Vocoder, arpèges de guitare et singeli
L’Auto-Tune c’est comme la cornemuse, agaçant jusqu’à ce qu’on sache en faire bon usage. Gustav, duo rennais qui envoie comme quatre, en fait ici la démonstration, sur guitares lacérées et beats puissant. Une idée de ce que pourrait être le rock du futur. Gwenifer Raymond est une guitariste galloise prodigieuse qui dessine sur six cordes des arpèges diaboliques et martèle du pouce une transe hypnotique. On appelle cela l’« American primitive » et John Fahey était son prophète.
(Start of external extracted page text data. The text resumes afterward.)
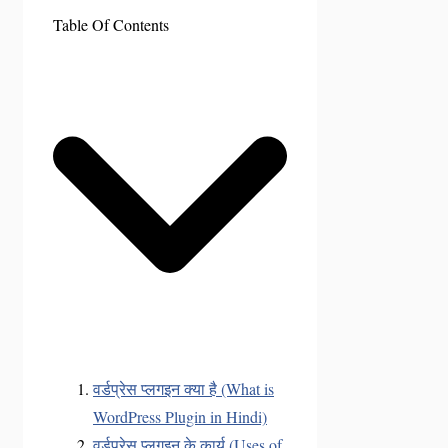
Table Of Contents
वर्डप्रेस प्लगइन क्या है (What is
WordPress Plugin in Hindi)
वर्डप्रेस प्लगइन के कार्य (Uses of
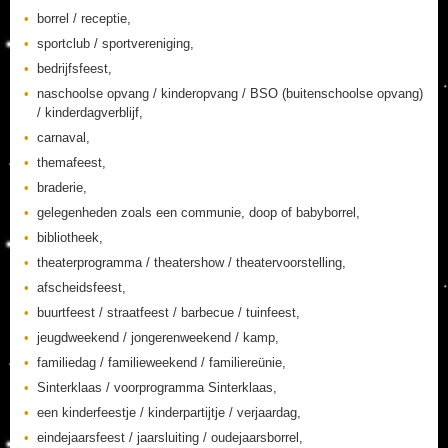
borrel / receptie,
sportclub / sportvereniging,
bedrijfsfeest,
naschoolse opvang / kinderopvang / BSO (buitenschoolse opvang)
/ kinderdagverblijf,
carnaval,
themafeest,
braderie,
gelegenheden zoals een communie, doop of babyborrel,
bibliotheek,
theaterprogramma / theatershow / theatervoorstelling,
afscheidsfeest,
buurtfeest / straatfeest / barbecue / tuinfeest,
jeugdweekend / jongerenweekend / kamp,
familiedag / familieweekend / familiereünie,
Sinterklaas / voorprogramma Sinterklaas,
een kinderfeestje / kinderpartijtje / verjaardag,
eindejaarsfeest / jaarsluiting / oudejaarsborrel,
Si elle s’en inspire, c’est sans redite et avec beaucoup de grâce.
Artiste aveugle de naissance, l’Américaine Britanny Davis est arrivé tout sourire, entourée de deux guitaristes en cow-boys excentriques et pailletés. Elle réalisait sa première européenne dans un concert funk-soul particulièrement entraînant. Le rennais Judgitzu se produisait dans la Greenroom, dédiée aux musiques électroniques. Scéniquement convaincant, l’ethnomusicologue punk est devenu une référence en singeli, musique électronique ultra-rapide qui connaît un immense engouement sur le continent africain. On reprenait ses esprits avec le chanteur reggae britannique Joe Yorke. Avec sa belle voix de fausset à la Jimmy Sommerville, il calmait le tempo. Mais le reggae, musique rythmiquement complexe, c’est toujours mieux avec basse et batterie.
Toutes les nuances de la musique électro
Côté électro, la brésilienne King Kami a envoyé un DJ set rempli d’effets visuels trash avec une techno teintée de kuduro (musique angolaise) et autres styles dansants latino-américains qui ont fait vibrer les murs du hangar. Une découverte étonnante. Puis c’était le tour du très attendu Jacques. L’artiste français, célèbre pour sa coiffure audacieuse (rasé au centre, long sur les côtés) et son style bruitiste – caractérisé par l’emploi d’objets du quotidien pour créer mélodies et rythmes électro – a livré un set sympathique ponctué d’un générateur de phrases aléatoires.
Kabeaushé, chanteur kényan, était accompagné d’un DJ pour déployer sa pop afro filtrée par une transe électro. Etonnant mais un peu trop rudimentaire pour emporter l’adhésion. Excellente surprise, par contre, avec le producteur belge Le Motel (connu pour ses collaborations avec Roméo Elvis), qui accompagnait le rappeur nigérian Magugu, figure du « Pidgin Rap » (mêlant langue nigériane et anglaise). Un show maîtrisé et rempli d’interactions avec le public, les flows rapides de Magugu s’imbriquant harmonieusement avec les productions soignées aux lourdes basses de son collaborateur belge. Et si l’on voulait danser, c’était avec Mind Against, groupe italien déjà bien connu des amateurs de techno house, qui prodigue on ne sait commun des sons cristallins à impact physique.